**** SUPPLIED DATA

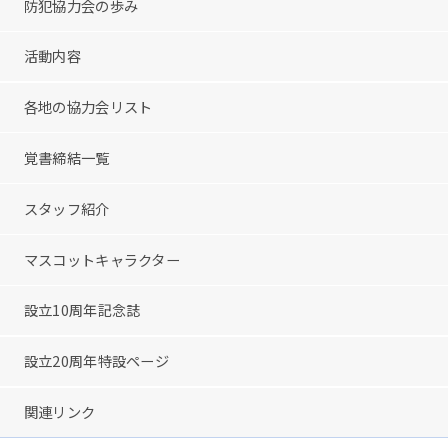
防犯協力会の歩み
活動内容
各地の協力会リスト
覚書締結一覧
スタッフ紹介
マスコットキャラクター
設立10周年記念誌
設立20周年特設ページ
関連リンク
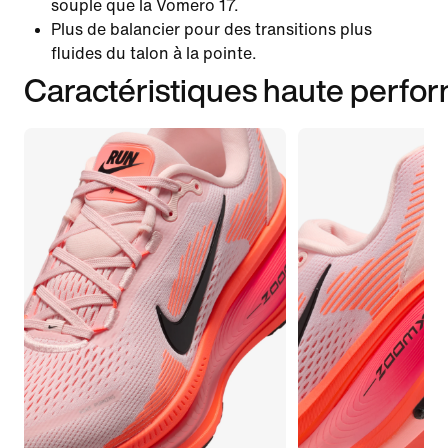
souple que la Vomero 17.
Plus de balancier pour des transitions plus
fluides du talon à la pointe.
Caractéristiques haute perfo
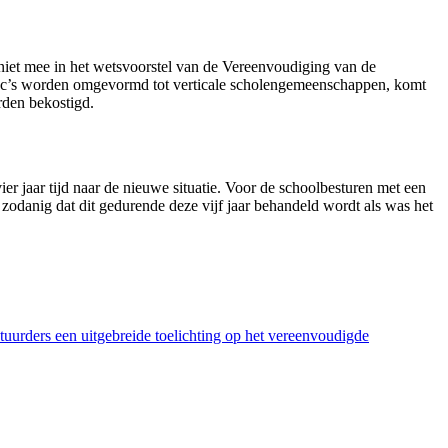
niet mee in het wetsvoorstel van de Vereenvoudiging van de
ee aoc’s worden omgevormd tot verticale scholengemeenschappen, komt
rden bekostigd.
r jaar tijd naar de nieuwe situatie. Voor de schoolbesturen met een
 zodanig dat dit gedurende deze vijf jaar behandeld wordt als was het
stuurders een uitgebreide toelichting op het vereenvoudigde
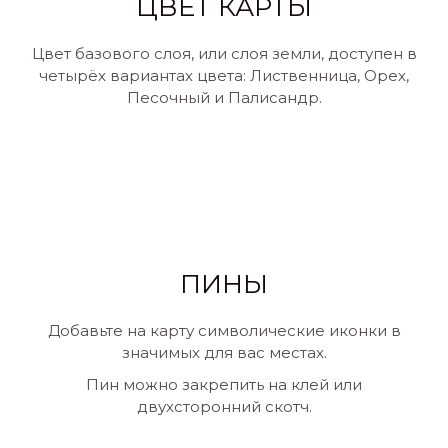
ЦВЕТ КАРТЫ
Цвет базового слоя, или слоя земли, доступен в
четырёх вариантах цвета: Лиственница, Орех,
Песочный и Палисандр.
ПИНЫ
Добавьте на карту символические иконки в
значимых для вас местах.
Пин можно закрепить на клей или
двухсторонний скотч.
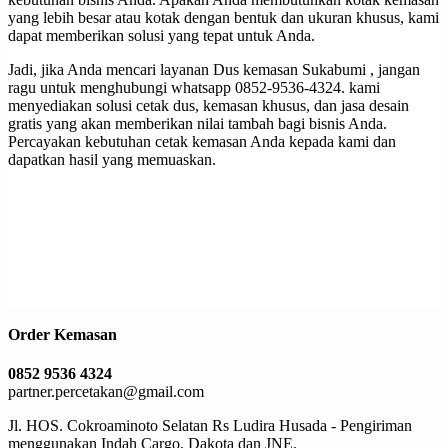
yang lebih besar atau kotak dengan bentuk dan ukuran khusus, kami
dapat memberikan solusi yang tepat untuk Anda.
Jadi, jika Anda mencari layanan Dus kemasan Sukabumi , jangan
ragu untuk menghubungi whatsapp 0852-9536-4324. kami
menyediakan solusi cetak dus, kemasan khusus, dan jasa desain
gratis yang akan memberikan nilai tambah bagi bisnis Anda.
Percayakan kebutuhan cetak kemasan Anda kepada kami dan
dapatkan hasil yang memuaskan.
Order Kemasan
0852 9536 4324
partner.percetakan@gmail.com
Jl. HOS. Cokroaminoto Selatan Rs Ludira Husada - Pengiriman
menggunakan Indah Cargo, Dakota dan JNE.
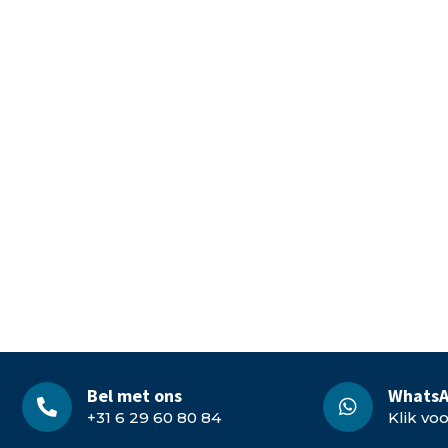
Bel met ons
WhatsA
+31 6 29 60 80 84
Klik vo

********

PROBLEM TO SOLVE
Quote, please, every line of the material above from its start through the line that has "Jl. HOS. Cokroaminoto", reproducing the words exactly and dropping any images.

EXERCISE ANSWER
防犯協力会の歩み
活動内容
各地の協力会リスト
覚書締結一覧
スタッフ紹介
マスコットキャラクター
設立10周年記念誌
設立20周年特設ページ
関連リンク
souple que la Vomero 17.
Plus de balancier pour des transitions plus
fluides du talon à la pointe.
Caractéristiques haute perfo
niet mee in het wetsvoorstel van de Vereenvoudiging van de
ee aoc’s worden omgevormd tot verticale scholengemeenschappen, komt
rden bekostigd.
r jaar tijd naar de nieuwe situatie. Voor de schoolbesturen met een
 zodanig dat dit gedurende deze vijf jaar behandeld wordt als was het
stuurders een uitgebreide toelichting op het vereenvoudigde
ЦВЕТ КАРТЫ
Цвет базового слоя, или слоя земли, доступен в
четырёх вариантах цвета: Лиственница, Орех,
Песочный и Палисандр.
ПИНЫ
Добавьте на карту символические иконки в
значимых для вас местах.
Пин можно закрепить на клей или
двухсторонний скотч.
yang lebih besar atau kotak dengan bentuk dan ukuran khusus, kami
dapat memberikan solusi yang tepat untuk Anda.
Jadi, jika Anda mencari layanan Dus kemasan Sukabumi , jangan
ragu untuk menghubungi whatsapp 0852-9536-4324. kami
menyediakan solusi cetak dus, kemasan khusus, dan jasa desain
gratis yang akan memberikan nilai tambah bagi bisnis Anda.
Percayakan kebutuhan cetak kemasan Anda kepada kami dan
dapatkan hasil yang memuaskan.
Order Kemasan
0852 9536 4324
partner.percetakan@gmail.com
Jl. HOS. Cokroaminoto Selatan Rs Ludira Husada - Pengiriman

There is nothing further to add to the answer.